Maybe the two are too alike. Maybe the result of a swap would be status quo.

But consider the hilarity as draft expert Mel Kiper, Jr. bursts a blood vessel in his eye as he goes all apoplectic if Kim uses the sixth pick in next year’s talent hunt to select some unknown receiver from Southern Idaho State named Ray Ray Gorgonzola simply because he ran a 4.22 40 at the Combine

Tell me that wouldn’t be preferable to where things stand now.

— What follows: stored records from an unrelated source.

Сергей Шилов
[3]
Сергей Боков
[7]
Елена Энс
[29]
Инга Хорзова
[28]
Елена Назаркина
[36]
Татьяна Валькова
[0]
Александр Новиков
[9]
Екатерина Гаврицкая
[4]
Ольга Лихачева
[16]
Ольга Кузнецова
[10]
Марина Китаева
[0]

Kim and Al might not have the market cornered on inexplicable behavior, but, when it comes to crazy, they certainly have the makings of a good cartel. So, here are a few songs for them…

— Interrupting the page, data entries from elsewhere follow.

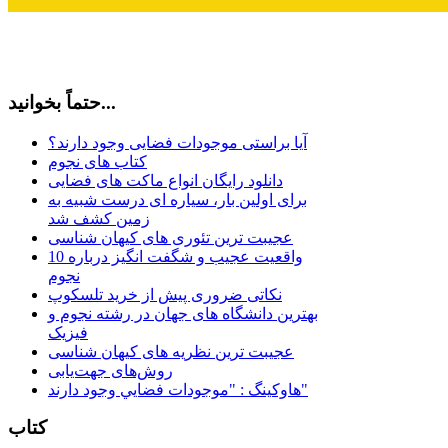
حتماً بخوانید...
آیا براستی موجودات فضایی وجود دارند؟
کتاب های نجوم
دانلود رایگان انواع ماکت های فضایی
برای اولین بار، سیاره ای درست شبیه به
زمین کشف شد
عجیبت ترین تئوری های کیهان شناسی
10 واقعیت عجیب و شگفت انگیز درباره
نجوم
نکاتی ضروری پیش از خرید تلسکوپ
بهترین دانشگاه های جهان در رشته نجوم و
فیزیک
عجیبت ترین نظریه های کیهان شناسی
روش‌های جهت‌یابی
هاوكينگ : "موجودات فضايي وجود دارند"
کتاب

Francis Dunnery – Crazy Is A Pitstop
from Let’s Go Do What Happens

I posted a track from Dunnery’s solo debut, Fearless, awhile back. This trippy little number comes from his second album and both are worth seeking out – very talented fellow.

Crazy might, indeed, be a pit stop, but it seems like an awful lot of folks treat it as a parking lot.

Nazareth – Crazy (A Suitable Case For Treatment)
from Heavy Metal soundtrack

As a teenager, Heavy Metal was among the favorites for movie rentals with me and my friends. The movie’s soundtrack was far more diverse than its title implied, ranging from Devo and Stevie Nicks to Donald Fagen and Blue Oyster Cult.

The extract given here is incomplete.